Costruire green: la bioedilizia spiegata senza slogan

La bioedilizia non è uno stile architettonico né una certificazione: è un modo di scegliere materiali, stratigrafie e impianti tenendo conto dell’intero ciclo di vita dell’edificio e della salubrità di chi ci abita. In questa guida vediamo i principi che la definiscono, i materiali più diffusi sul mercato italiano, il quadro normativo (CAM edilizia, classe energetica, requisiti minimi di trasmittanza) e il metodo per impostare un cantiere senza illusioni.

Muratura in blocchi di laterizio porizzato in un cantiere di bioedilizia

Che cosa si intende davvero per bioedilizia

Il termine circola dagli anni Ottanta e in Italia si è consolidato attorno a tre idee semplici: usare materiali a bassa energia incorporata e a bassa emissività, costruire involucri che gestiscano bene calore e vapore, e progettare edifici che si possano manutenere e smontare invece che demolire.
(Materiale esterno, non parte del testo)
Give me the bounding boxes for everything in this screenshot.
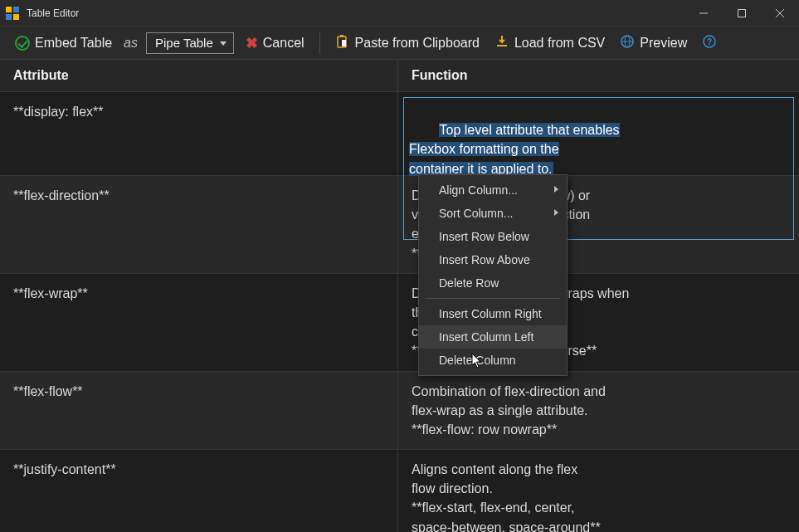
clipboard-icon [335,34,350,52]
cell-attribute[interactable]: **flex-wrap** [0,274,398,371]
cancel-label: Cancel [263,36,304,51]
svg-rect-3 [13,14,19,20]
csv-label: Load from CSV [514,36,605,51]
selected-text: Top level attribute that enables Flexbox… [409,123,620,175]
preview-label: Preview [640,36,687,51]
window-controls [685,0,799,27]
table-mode-dropdown[interactable]: Pipe Table [146,32,234,54]
menu-separator [426,298,560,299]
paste-clipboard-button[interactable]: Paste from Clipboard [332,32,483,54]
svg-rect-2 [6,14,12,20]
menu-insert-column-right[interactable]: Insert Column Right [419,302,567,325]
menu-sort-column[interactable]: Sort Column... [419,202,567,225]
svg-rect-9 [340,35,343,37]
context-menu: Align Column... Sort Column... Insert Ro… [418,174,568,376]
cell-attribute[interactable]: **display: flex** [0,92,398,175]
menu-insert-row-above[interactable]: Insert Row Above [419,248,567,271]
cell-function[interactable]: Combination of flex-direction and flex-w… [398,372,799,450]
close-icon: ✖ [246,34,258,52]
separator [319,32,320,54]
download-icon [495,34,509,52]
column-header-function[interactable]: Function [398,60,799,91]
globe-icon [620,34,635,52]
svg-rect-1 [13,7,19,12]
table-editor: Attribute Function **display: flex** Top… [0,60,799,532]
svg-rect-5 [738,9,746,17]
cell-function[interactable]: Aligns content along the flex flow direc… [398,450,799,532]
table-row: **justify-content** Aligns content along… [0,450,799,532]
check-icon [15,36,30,51]
minimize-button[interactable] [685,0,723,27]
as-label: as [124,36,138,51]
chevron-right-icon [554,186,558,193]
titlebar: Table Editor [0,0,799,27]
table-header-row: Attribute Function [0,60,799,92]
chevron-right-icon [554,209,558,216]
menu-delete-column[interactable]: Delete Column [419,349,567,372]
close-button[interactable] [761,0,799,27]
svg-rect-0 [6,7,12,12]
cell-function-editing[interactable]: Top level attribute that enables Flexbox… [398,92,799,175]
cell-attribute[interactable]: **justify-content** [0,450,398,532]
maximize-button[interactable] [723,0,761,27]
paste-label: Paste from Clipboard [355,36,480,51]
cell-attribute[interactable]: **flex-direction** [0,176,398,273]
table-row: **flex-wrap** Determines how content wra… [0,274,799,372]
menu-insert-column-left[interactable]: Insert Column Left [419,325,567,349]
table-row: **flex-direction** Determines horizontal… [0,176,799,274]
toolbar: Embed Table as Pipe Table ✖ Cancel Paste… [0,27,799,60]
menu-insert-row-below[interactable]: Insert Row Below [419,225,567,248]
cancel-button[interactable]: ✖ Cancel [242,32,308,54]
column-header-attribute[interactable]: Attribute [0,60,398,91]
mouse-cursor [471,353,483,372]
table-row: **display: flex** Top level attribute th… [0,92,799,176]
svg-text:?: ? [707,37,712,46]
preview-button[interactable]: Preview [616,32,690,54]
load-csv-button[interactable]: Load from CSV [491,32,608,54]
dropdown-value: Pipe Table [155,36,213,50]
window-title: Table Editor [27,7,685,19]
menu-align-column[interactable]: Align Column... [419,178,567,202]
menu-delete-row[interactable]: Delete Row [419,271,567,295]
embed-table-button[interactable]: Embed Table [12,34,115,52]
help-button[interactable]: ? [699,32,720,54]
app-icon [5,6,20,21]
embed-label: Embed Table [35,36,112,51]
table-row: **flex-flow** Combination of flex-direct… [0,372,799,451]
help-icon: ? [702,34,717,52]
cell-attribute[interactable]: **flex-flow** [0,372,398,450]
Non esiste un albo dei «materiali bioedili»: esistono materiali con schede tecniche, dichiarazioni ambientali di prodotto (EPD) e certificazioni di emissione, e materiali che non le hanno.

La differenza pratica rispetto all’edilizia convenzionale sta quasi sempre in quattro punti: il legante (calce al posto del cemento dove possibile), l’isolante (fibre vegetali o minerali naturali al posto delle schiume sintetiche), la gestione del vapore (strati aperti alla diffusione invece di barriere rigide) e la reversibilità della posa (a secco invece che incollata).

I cinque principi operativi

  1. Ciclo di vita. Contano l’energia per produrre il materiale, quella per trasportarlo e quello che succede a fine vita. Un isolante che si smaltisce come rifiuto speciale non è equivalente a uno che torna in filiera.
  2. Salubrità degli ambienti interni. Emissioni di COV, formaldeide e polveri: si verificano con classi di emissione (per esempio le classi A+ francesi o le certificazioni Emicode ed Eurofins) riportate sulle schede.
  3. Igrometria. Una parete deve poter asciugare. Stratigrafie con permeabilità crescente verso l’esterno riducono il rischio di condensa interstiziale e di muffa.
  4. Inerzia termica. In gran parte d’Italia il problema estivo pesa quanto quello invernale: massa e sfasamento contano quanto la trasmittanza.
  5. Reversibilità. Posa a secco, collegamenti meccanici, strati separabili: è anche un requisito dei CAM edilizia.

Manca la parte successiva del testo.